Wounds not a priority for managed care companies
Wounds not a priority for managed care companies
Janice Stanfield, RN, CETN, has seen many cases in which a dollar of prevention could have saved tenfold needed for a cure. Managed care companies often call on Stanfield, an ET nurse and independent wound care specialist in Los Angeles, to remedy obstinate chronic wound cases.Many times, the patient has been severely mismanaged and the medical bills have added up to a respectable annual salary. "Almost every patient we see who is under managed care has been mismanaged," she says. "The physicians who treat them are often good physicians, but their knowledge about wound care isn’t very up-to-date, and they’ve been providing inappropriate treatment for patients for long periods. So the wounds don’t heal. The managed care company finally sends the patient to us."
Caring for the whole patient
In one poignant case, a managed care company assigned Stanfield and her associates to assume the care of a diabetic patient with a troublesome neuropathic foot ulcer. Treatment had been ongoing for more than a year and a half, but to no avail. One of the problems was that the patient insisted on walking a lot, a barrier to healing that the physician seemed to ignore. The physician had been directing all of his attention to the ulcer itself and failed to address the fact that the patient wasn’t compliant and loved to walk, says Stanfield.
"We weren’t going to get this patient to stop walking, so we brought in an orthotist to supply a special shoe; we brought in a dietitian to counsel the patient about nutrition and help understand that he needed to take some responsibility for getting this ulcer healed," Stanfield recalls. "Then we aggressively debrided the wound and stayed on top of it.
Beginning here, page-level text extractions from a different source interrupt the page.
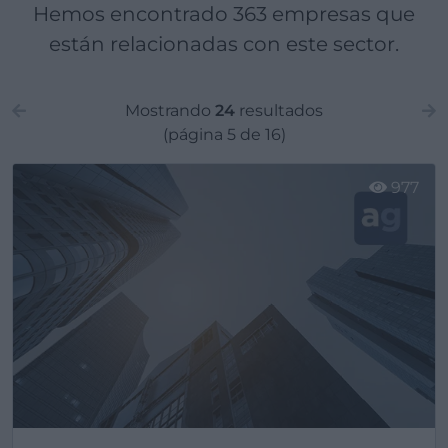
Hemos encontrado 363 empresas que
están relacionadas con este sector.
Mostrando
24
resultados
(página 5 de 16)
977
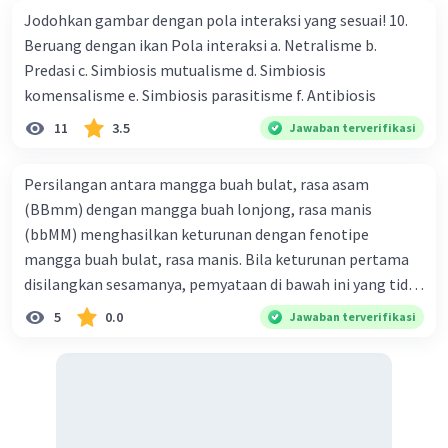
Jodohkan gambar dengan pola interaksi yang sesuai! 10.
Beruang dengan ikan Pola interaksi a. Netralisme b.
Predasi c. Simbiosis mutualisme d. Simbiosis
komensalisme e. Simbiosis parasitisme f. Antibiosis
11
3.5
Jawaban terverifikasi
Persilangan antara mangga buah bulat, rasa asam
(BBmm) dengan mangga buah lonjong, rasa manis
(bbMM) menghasilkan keturunan dengan fenotipe
mangga buah bulat, rasa manis. Bila keturunan pertama
disilangkan sesamanya, pemyataan di bawah ini yang tidak
benar mengenai keturunan yang dihasilkan dari
5
0.0
Jawaban terverifikasi
persilangan terse but adalah ... A. dihasilkan sembilan
mangga buah bulat, rasa mants B. dihasilkan tiga mangga
buah lonjong, rasa asam C. dihasi lkan tiga mangga buah
bulat, rasa manis D. dihasi lkan tiga mangga buah bulat,
rasa asam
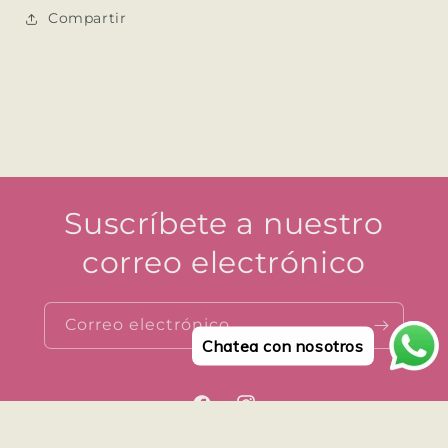
Compartir
Suscríbete a nuestro
correo electrónico
Correo electrónico
Chatea con nosotros
Facebook
Instagram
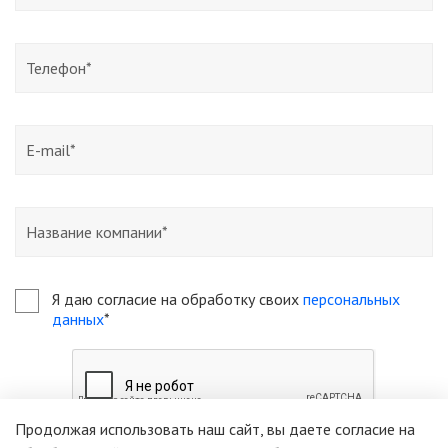
Я даю согласие на обработку своих
персональных
данных
*
Продолжая использовать наш сайт, вы даете согласие на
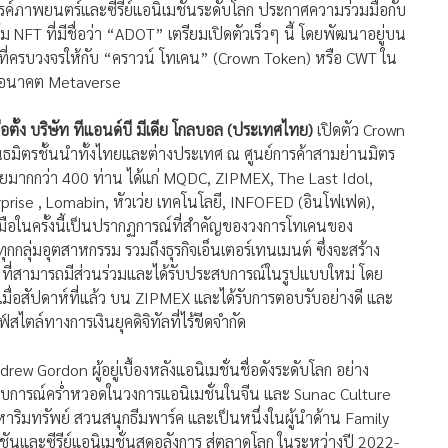
รค์ภาพยนตร์และซีรีย์แอนิเมชันระดับโลก ประกาศความร่วมมือกับ
T ที่มีชื่อว่า “ADOT” เตรียมเปิดตัวเร็วๆ นี้ โดยพัฒนาอยู่บน
็มที่ครบวงจรให้กับ “คราวน์ โทเคน” (Crown Token) หรือ CWT ใน
สู่อนาคต Metaverse
ตั้ง บริษัท ทีแอนด์บี มีเดีย โกลบอล (ประเทศไทย)
เปิดตัว Crown
ิตรชั้นนำทั้งไทยและต่างประเทศ ณ ศูนย์การค้าสามย่านมิตร
ทยมากกว่า 400 ท่าน ได้แก่ MQDC, ZIPMEX, The Last Idol,
ise , Lomabin, หัวเว่ย เทคโนโลยี, INFOFED (อินโฟเฟด),
ือในครั้งนี้เป็นปรากฏการณ์ที่สำคัญของวงการโทเคนของ
กลุ่มอุตสาหกรรม รวมถึงธุรกิจเอ็นเตอร์เทนเมนต์ ซึ่งจะสร้าง
วย ที่สามารถมีส่วนร่วมและได้รับประสบการณ์ในรูปแบบใหม่ โดย
มื่อสัปดาห์ที่แล้ว บน ZIPMEX และได้รับการตอบรับอย่างดี และ
สไตล์ทางการเงินยุคดิจิทัลที่ไร้ขีดจำกัด
ew Gordon ผู้อยู่เบื้องหลังแอนิเมชั่นชื่อดังระดับโลก อย่าง
ระสบการณ์คร่ำหวอดในวงการแอนิเมชั่นในจีน และ Sunac Culture
ังหาริมทรัพย์ สวนสนุกธีมพาร์ค และเป็นหนึ่งในผู้นำด้าน Family
นและซีรีย์แอนิเมชั่นสุดอลังการ สู่ตลาดโลก ในระหว่างปี 2022-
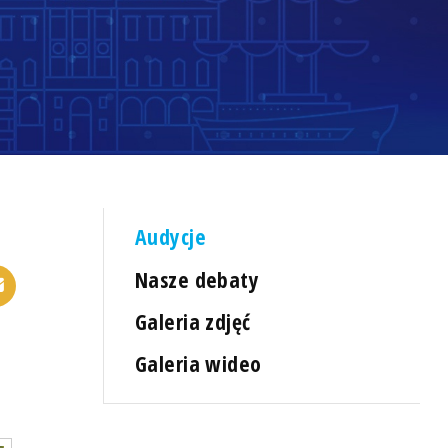
Audycje
Nasze debaty
Galeria zdjęć
Galeria wideo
In four and a half weeks, the ulcer had completely healed."
Prior to Stanfield’s intervention, treatment costs had exceeded $35,000. During her month-long watch, costs totalled less than $2,000. As usual, Stanfield submitted a report on the case to the patient’s managed care organization, including a cost study that clearly documented the savings that had been realized — and the even greater savings that could have been realized had the payer initiated adequate treatment sooner.
Managed care companies make mistakes like this habitually, Stanfield adds. "They don’t address the underlying issues but spend all of their time putting out fires and avoiding the real source of a problem. They forget that health care professionals must take care of the whole patient and that it requires a whole team of professionals to do that properly. When we see the patient, we look at the whole picture. One person can’t do it all. We have so many wonderfully knowledgeable people in the field of medicine, why can’t we use them to solve problems?"